WORK ORDER:
Present the data once more in exactly its original form.

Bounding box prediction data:

......

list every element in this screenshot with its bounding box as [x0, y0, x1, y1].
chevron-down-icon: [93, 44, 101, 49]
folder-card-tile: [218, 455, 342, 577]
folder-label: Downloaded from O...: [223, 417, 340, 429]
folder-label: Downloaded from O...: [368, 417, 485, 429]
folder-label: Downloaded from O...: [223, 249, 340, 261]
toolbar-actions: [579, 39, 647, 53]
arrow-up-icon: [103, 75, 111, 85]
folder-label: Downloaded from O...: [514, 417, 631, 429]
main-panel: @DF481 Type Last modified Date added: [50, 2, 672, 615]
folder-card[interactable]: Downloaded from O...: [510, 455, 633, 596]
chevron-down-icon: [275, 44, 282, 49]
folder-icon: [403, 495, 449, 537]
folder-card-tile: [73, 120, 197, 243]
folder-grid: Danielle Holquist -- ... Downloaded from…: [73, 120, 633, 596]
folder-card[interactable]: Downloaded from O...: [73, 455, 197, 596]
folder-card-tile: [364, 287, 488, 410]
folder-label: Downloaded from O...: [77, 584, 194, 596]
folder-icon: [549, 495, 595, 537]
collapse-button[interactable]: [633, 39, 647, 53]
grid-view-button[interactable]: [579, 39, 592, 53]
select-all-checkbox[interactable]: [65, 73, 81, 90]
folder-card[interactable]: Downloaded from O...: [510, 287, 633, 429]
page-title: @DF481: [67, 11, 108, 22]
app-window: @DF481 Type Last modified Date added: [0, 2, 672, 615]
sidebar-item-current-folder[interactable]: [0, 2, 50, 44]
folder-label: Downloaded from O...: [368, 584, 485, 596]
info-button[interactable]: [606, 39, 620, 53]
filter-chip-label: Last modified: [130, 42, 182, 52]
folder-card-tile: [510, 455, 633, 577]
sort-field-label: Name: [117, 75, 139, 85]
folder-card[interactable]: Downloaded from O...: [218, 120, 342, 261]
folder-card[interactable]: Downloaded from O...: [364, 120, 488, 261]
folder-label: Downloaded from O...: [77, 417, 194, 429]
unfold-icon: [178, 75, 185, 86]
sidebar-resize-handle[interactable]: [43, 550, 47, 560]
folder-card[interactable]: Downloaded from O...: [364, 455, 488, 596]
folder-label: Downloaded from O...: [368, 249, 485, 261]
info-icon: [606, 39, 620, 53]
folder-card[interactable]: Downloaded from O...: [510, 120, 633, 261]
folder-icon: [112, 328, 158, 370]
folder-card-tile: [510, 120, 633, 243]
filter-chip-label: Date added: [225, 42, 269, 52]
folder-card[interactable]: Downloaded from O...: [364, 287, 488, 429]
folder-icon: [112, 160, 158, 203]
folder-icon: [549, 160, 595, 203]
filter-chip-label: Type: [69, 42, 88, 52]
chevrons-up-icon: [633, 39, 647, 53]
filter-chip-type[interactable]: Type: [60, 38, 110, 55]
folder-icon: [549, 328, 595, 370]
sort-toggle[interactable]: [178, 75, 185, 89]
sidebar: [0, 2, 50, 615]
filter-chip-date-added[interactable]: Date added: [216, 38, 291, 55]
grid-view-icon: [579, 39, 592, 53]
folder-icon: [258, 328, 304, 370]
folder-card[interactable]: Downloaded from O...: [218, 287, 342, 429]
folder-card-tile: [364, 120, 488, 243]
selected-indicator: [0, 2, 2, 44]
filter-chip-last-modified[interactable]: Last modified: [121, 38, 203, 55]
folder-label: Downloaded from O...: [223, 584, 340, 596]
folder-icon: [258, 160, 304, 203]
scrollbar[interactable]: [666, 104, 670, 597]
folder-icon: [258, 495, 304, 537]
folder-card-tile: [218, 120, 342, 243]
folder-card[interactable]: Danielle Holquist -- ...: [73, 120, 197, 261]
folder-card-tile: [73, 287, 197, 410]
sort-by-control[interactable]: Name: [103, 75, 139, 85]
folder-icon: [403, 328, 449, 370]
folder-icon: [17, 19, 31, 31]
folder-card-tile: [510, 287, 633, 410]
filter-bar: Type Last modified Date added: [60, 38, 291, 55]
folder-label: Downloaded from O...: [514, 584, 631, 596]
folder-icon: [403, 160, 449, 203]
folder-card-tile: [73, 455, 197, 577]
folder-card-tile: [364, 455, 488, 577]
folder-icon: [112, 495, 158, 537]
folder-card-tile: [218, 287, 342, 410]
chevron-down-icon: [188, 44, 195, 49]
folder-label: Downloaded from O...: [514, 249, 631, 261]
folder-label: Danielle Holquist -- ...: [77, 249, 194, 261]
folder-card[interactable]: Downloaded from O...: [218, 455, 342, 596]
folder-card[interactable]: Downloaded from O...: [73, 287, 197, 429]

......

ANSWER FOR THE TASK:
list every element in this screenshot with its bounding box as [x0, y0, x1, y1].
chevron-down-icon: [93, 44, 101, 49]
folder-card-tile: [218, 455, 342, 577]
folder-label: Downloaded from O...: [223, 417, 340, 429]
folder-label: Downloaded from O...: [368, 417, 485, 429]
folder-label: Downloaded from O...: [223, 249, 340, 261]
toolbar-actions: [579, 39, 647, 53]
arrow-up-icon: [103, 75, 111, 85]
folder-label: Downloaded from O...: [514, 417, 631, 429]
main-panel: @DF481 Type Last modified Date added: [50, 2, 672, 615]
folder-card[interactable]: Downloaded from O...: [510, 455, 633, 596]
chevron-down-icon: [275, 44, 282, 49]
folder-icon: [403, 495, 449, 537]
folder-card-tile: [73, 120, 197, 243]
folder-grid: Danielle Holquist -- ... Downloaded from…: [73, 120, 633, 596]
folder-card[interactable]: Downloaded from O...: [73, 455, 197, 596]
folder-card-tile: [364, 287, 488, 410]
folder-label: Downloaded from O...: [77, 584, 194, 596]
folder-icon: [549, 495, 595, 537]
collapse-button[interactable]: [633, 39, 647, 53]
grid-view-button[interactable]: [579, 39, 592, 53]
select-all-checkbox[interactable]: [65, 73, 81, 90]
folder-card[interactable]: Downloaded from O...: [510, 287, 633, 429]
page-title: @DF481: [67, 11, 108, 22]
app-window: @DF481 Type Last modified Date added: [0, 2, 672, 615]
sidebar-item-current-folder[interactable]: [0, 2, 50, 44]
folder-label: Downloaded from O...: [368, 584, 485, 596]
info-button[interactable]: [606, 39, 620, 53]
filter-chip-label: Last modified: [130, 42, 182, 52]
folder-card-tile: [510, 455, 633, 577]
sort-field-label: Name: [117, 75, 139, 85]
folder-card[interactable]: Downloaded from O...: [218, 120, 342, 261]
folder-card[interactable]: Downloaded from O...: [364, 120, 488, 261]
folder-label: Downloaded from O...: [77, 417, 194, 429]
unfold-icon: [178, 75, 185, 86]
sidebar-resize-handle[interactable]: [43, 550, 47, 560]
folder-card[interactable]: Downloaded from O...: [364, 455, 488, 596]
folder-label: Downloaded from O...: [368, 249, 485, 261]
info-icon: [606, 39, 620, 53]
folder-card[interactable]: Downloaded from O...: [510, 120, 633, 261]
folder-icon: [112, 328, 158, 370]
folder-card-tile: [510, 120, 633, 243]
filter-chip-label: Date added: [225, 42, 269, 52]
folder-card[interactable]: Downloaded from O...: [364, 287, 488, 429]
folder-icon: [112, 160, 158, 203]
folder-icon: [549, 160, 595, 203]
filter-chip-label: Type: [69, 42, 88, 52]
chevrons-up-icon: [633, 39, 647, 53]
filter-chip-type[interactable]: Type: [60, 38, 110, 55]
folder-icon: [549, 328, 595, 370]
sort-toggle[interactable]: [178, 75, 185, 89]
sidebar: [0, 2, 50, 615]
filter-chip-date-added[interactable]: Date added: [216, 38, 291, 55]
grid-view-icon: [579, 39, 592, 53]
folder-icon: [258, 328, 304, 370]
folder-card[interactable]: Downloaded from O...: [218, 287, 342, 429]
folder-card-tile: [364, 120, 488, 243]
selected-indicator: [0, 2, 2, 44]
filter-chip-last-modified[interactable]: Last modified: [121, 38, 203, 55]
folder-label: Downloaded from O...: [223, 584, 340, 596]
folder-icon: [258, 160, 304, 203]
scrollbar[interactable]: [666, 104, 670, 597]
folder-icon: [258, 495, 304, 537]
folder-card-tile: [218, 120, 342, 243]
folder-card[interactable]: Danielle Holquist -- ...: [73, 120, 197, 261]
folder-card-tile: [73, 287, 197, 410]
sort-by-control[interactable]: Name: [103, 75, 139, 85]
folder-icon: [403, 328, 449, 370]
folder-icon: [17, 19, 31, 31]
folder-card-tile: [510, 287, 633, 410]
filter-bar: Type Last modified Date added: [60, 38, 291, 55]
folder-label: Downloaded from O...: [514, 584, 631, 596]
folder-icon: [403, 160, 449, 203]
folder-card-tile: [73, 455, 197, 577]
folder-card-tile: [364, 455, 488, 577]
folder-icon: [112, 495, 158, 537]
folder-card-tile: [218, 287, 342, 410]
chevron-down-icon: [188, 44, 195, 49]
folder-label: Downloaded from O...: [514, 249, 631, 261]
folder-label: Danielle Holquist -- ...: [77, 249, 194, 261]
folder-card[interactable]: Downloaded from O...: [218, 455, 342, 596]
folder-card[interactable]: Downloaded from O...: [73, 287, 197, 429]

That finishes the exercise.